Page images and extracted text
----

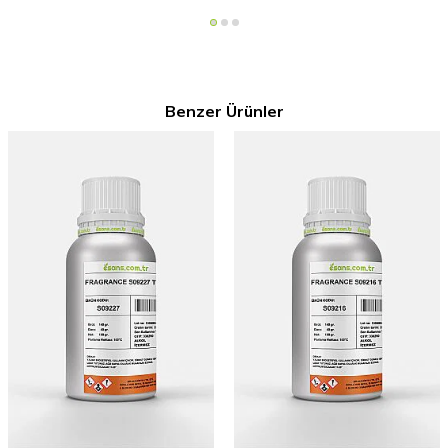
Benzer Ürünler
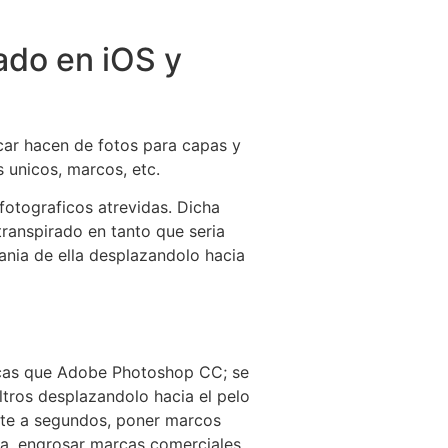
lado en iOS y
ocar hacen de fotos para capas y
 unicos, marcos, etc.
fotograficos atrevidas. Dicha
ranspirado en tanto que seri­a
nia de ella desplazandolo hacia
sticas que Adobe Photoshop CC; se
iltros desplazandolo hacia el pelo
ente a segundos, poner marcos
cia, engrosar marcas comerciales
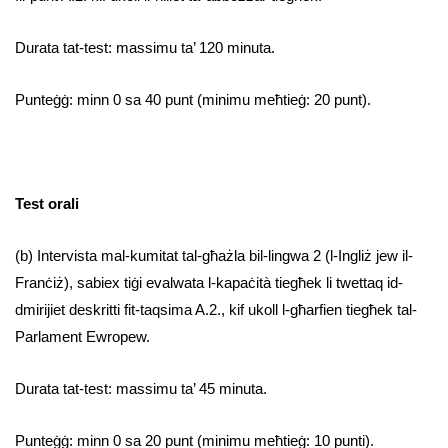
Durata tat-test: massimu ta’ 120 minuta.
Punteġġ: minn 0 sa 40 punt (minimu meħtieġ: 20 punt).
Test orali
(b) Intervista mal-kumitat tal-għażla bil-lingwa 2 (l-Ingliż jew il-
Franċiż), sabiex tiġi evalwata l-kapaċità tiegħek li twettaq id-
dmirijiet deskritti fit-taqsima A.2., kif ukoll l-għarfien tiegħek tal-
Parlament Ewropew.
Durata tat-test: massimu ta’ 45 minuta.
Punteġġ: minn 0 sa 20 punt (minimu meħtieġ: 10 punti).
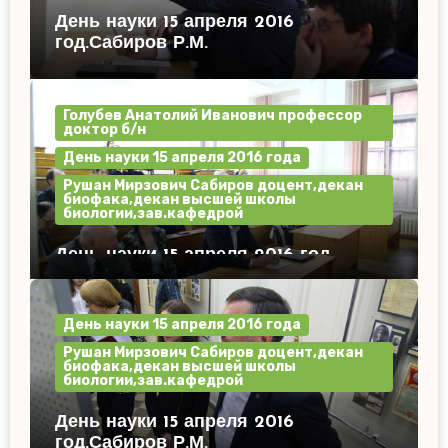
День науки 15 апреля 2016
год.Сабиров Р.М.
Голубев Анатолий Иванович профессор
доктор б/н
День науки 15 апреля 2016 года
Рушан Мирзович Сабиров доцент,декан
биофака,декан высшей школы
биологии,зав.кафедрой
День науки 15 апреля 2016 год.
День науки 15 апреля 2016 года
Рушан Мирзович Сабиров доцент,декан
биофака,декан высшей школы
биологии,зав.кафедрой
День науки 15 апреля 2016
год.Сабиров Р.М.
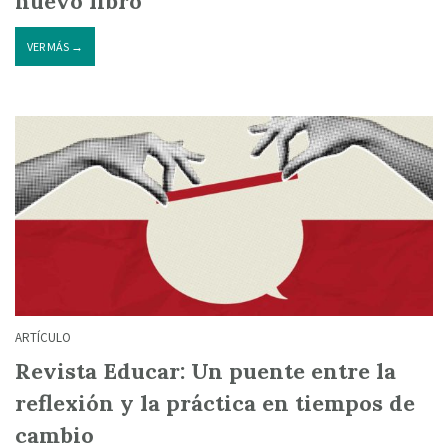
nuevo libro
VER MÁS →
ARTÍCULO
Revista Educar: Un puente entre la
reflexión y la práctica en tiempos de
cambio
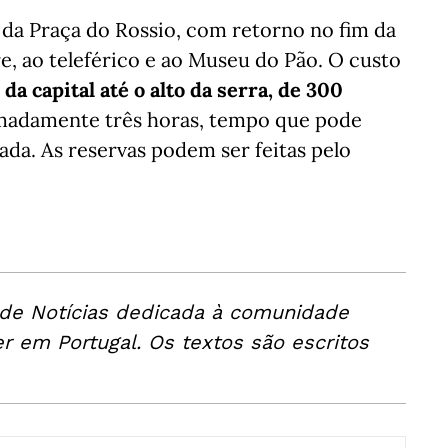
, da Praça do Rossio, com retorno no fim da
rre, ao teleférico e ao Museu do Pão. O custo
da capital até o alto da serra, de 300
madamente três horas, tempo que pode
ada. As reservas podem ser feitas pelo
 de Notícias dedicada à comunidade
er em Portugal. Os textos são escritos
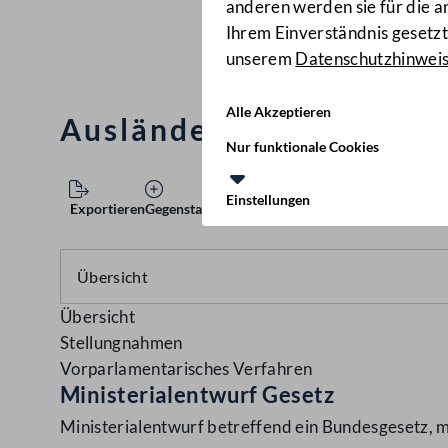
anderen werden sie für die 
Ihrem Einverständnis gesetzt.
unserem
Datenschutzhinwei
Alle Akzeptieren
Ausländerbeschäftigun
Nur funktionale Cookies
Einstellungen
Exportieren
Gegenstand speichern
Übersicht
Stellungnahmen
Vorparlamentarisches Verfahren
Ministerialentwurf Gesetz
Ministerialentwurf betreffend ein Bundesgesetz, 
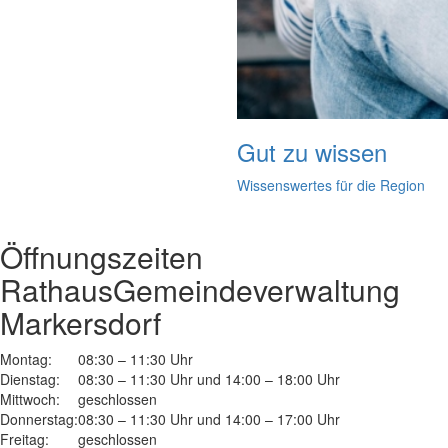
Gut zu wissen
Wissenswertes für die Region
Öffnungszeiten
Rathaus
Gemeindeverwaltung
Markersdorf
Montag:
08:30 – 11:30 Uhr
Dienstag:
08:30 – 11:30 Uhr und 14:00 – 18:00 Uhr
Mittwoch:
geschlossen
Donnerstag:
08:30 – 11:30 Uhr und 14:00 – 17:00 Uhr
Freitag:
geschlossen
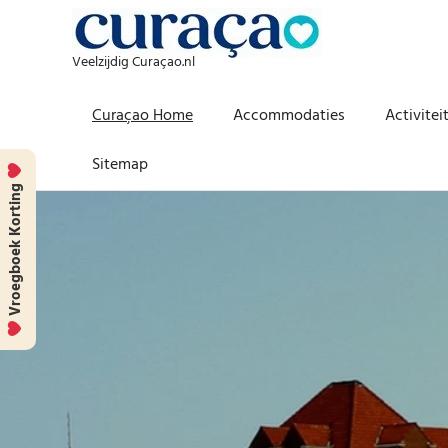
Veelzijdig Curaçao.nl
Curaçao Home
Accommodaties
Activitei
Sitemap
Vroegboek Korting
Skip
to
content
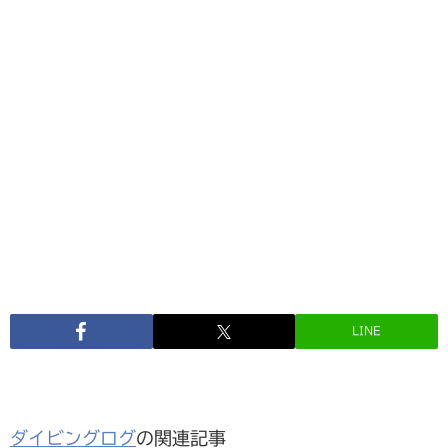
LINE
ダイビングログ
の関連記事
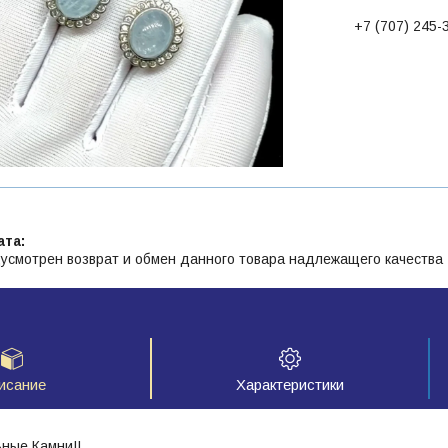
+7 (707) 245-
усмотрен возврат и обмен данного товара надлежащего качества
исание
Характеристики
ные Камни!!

----

- **WORK INSTRUCTION**
From the line containing "Ausländerbeschäftigun" to the end of the data above, give those lines again verbatim, with both endpoints included and no images.

- **RESPONSE TO THE EXERCISE**
Ausländerbeschäftigun
Nur funktionale Cookies
Einstellungen
Exportieren
Gegenstand speichern
Übersicht
Stellungnahmen
Vorparlamentarisches Verfahren
Ministerialentwurf Gesetz
Ministerialentwurf betreffend ein Bundesgesetz, 
Gut zu wissen
Wissenswertes für die Region
Öffnungszeiten
Rathaus
Gemeindeverwaltung
Markersdorf
Montag:
08:30 – 11:30 Uhr
Dienstag:
08:30 – 11:30 Uhr und 14:00 – 18:00 Uhr
Mittwoch:
geschlossen
Donnerstag:
08:30 – 11:30 Uhr und 14:00 – 17:00 Uhr
Freitag:
geschlossen
Veelzijdig Curaçao.nl
Curaçao Home
Accommodaties
Activitei
Sitemap
Vroegboek Korting
Skip
to
content
LINE
ダイビングログ
の関連記事
+7 (707) 245-
усмотрен возврат и обмен данного товара надлежащего качества
исание
Характеристики
ные Камни!!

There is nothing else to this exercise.